Islamabad, September 27, 2025: Pakistan has informed the International Monetary Fund (IMF) that it will miss its July–September tax collection target of Rs3.1 trillion, but hopes to bridge the shortfall later in the year through higher growth, inflation, and increased solar panel imports.
During Friday’s briefing with the visiting IMF mission, the Federal Board of Revenue (FBR) conceded that tax collection in the first quarter may fall short of Rs2.95 trillion against the Rs3.08 trillion target. Officials expressed optimism that revenues would recover from November once economic activity picks up.
The discussions are part of ongoing negotiations for the release of a $1 billion tranche under the Extended Fund Facility (EFF) and $220 million under the Resilience and Sustainability Facility (RSF).
The government has set an ambitious annual revenue goal of Rs14.13 trillion, but doubts remain after last year’s shortfall of more than Rs1.2 trillion. The IMF pressed Pakistani authorities for updated revenue projections and asked about the impact of floods on collections this fiscal year.
FBR officials argued that inflationary pressures and a projected GDP growth rate above 3% could help offset some of the shortfall. They also pointed to a 16% rise in import tax collection during July–August, driven largely by a 9% increase in dollar-value imports and double-digit growth in rupee terms.
Authorities highlighted Rs190 billion expected from enforcement measures and a new 10% sales tax in erstwhile FATA, alongside Rs18 billion in projected revenue from solar panel imports. Nearly Rs6 billion has already been collected in the first two months, they said.
The FBR also addressed the controversy over a newly introduced column in income tax returns requiring filers to declare the “estimated fair market value” of assets. Following criticism, Prime Minister Shehbaz Sharif formed a committee led by Law Minister Azam Nazeer Tarar, which recommended scrapping the requirement. The proposal was formally withdrawn this week.
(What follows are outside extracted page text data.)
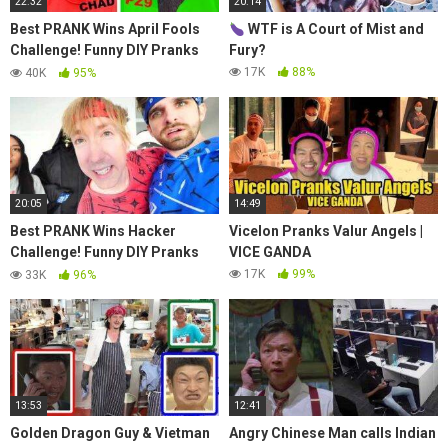
22:32
20:14
Best PRANK Wins April Fools
WTF is A Court of Mist and
Challenge! Funny DIY Pranks
Fury?
Battle on Spy Ninjas Friends at
17K
88%
40K
95%
Safe House!
20:05
14:49
Best PRANK Wins Hacker
ViceIon Pranks Valur Angels |
Challenge! Funny DIY Pranks
VICE GANDA
Battle on Spy Ninjas Friends at
17K
99%
33K
96%
Safe House!
13:53
12:41
Golden Dragon Guy & Vietman
Angry Chinese Man calls Indian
The FBR had initially argued that the column was for statistical purposes to support the Economic Survey and not for calculating liabilities, but the claim failed to satisfy critics or the IMF.
In parallel meetings, the Power Division briefed the IMF on its plan to tackle the Rs1.25 trillion circular debt through syndicated bank financing. Adviser to the PM on Privatisation, Muhammad Ali, said HBL Chairman Sultan Allana had led negotiations on behalf of banks, securing full participation from 18 lenders.
The Rs1.225 trillion facility—structured through Islamic financing instruments such as Bai Muajjal, Ijara, and floating Sukuk bonds—was secured at 0.9% below the prevailing Karachi Interbank Offered Rate (KIBOR) for a maximum of six years. Repayments will be made through a Rs3.23 per unit surcharge on electricity bills.
Officials said the deal will allow the debt to be cleared in under six years while generating Rs350 billion in consumer savings and avoiding Rs377 billion in late payment surcharges. They also claimed Rs175 billion in savings from lower interest rates and Rs242 billion from reduced theft and technical losses.
Energy Minister Sardar Awais Leghari warned that the existing net-metering regime was creating financial imbalances, with 350,000 solar consumers benefiting from subsidised buy-back rates indirectly borne by 35 million others. He said falling grid demand, driven by high tariffs and consumer migration to solar, was undermining revenue flows.
Despite these challenges, the Power Division told the IMF it remains committed to reforms aimed at reducing line losses, improving recoveries, and restoring sustainability to the energy sector.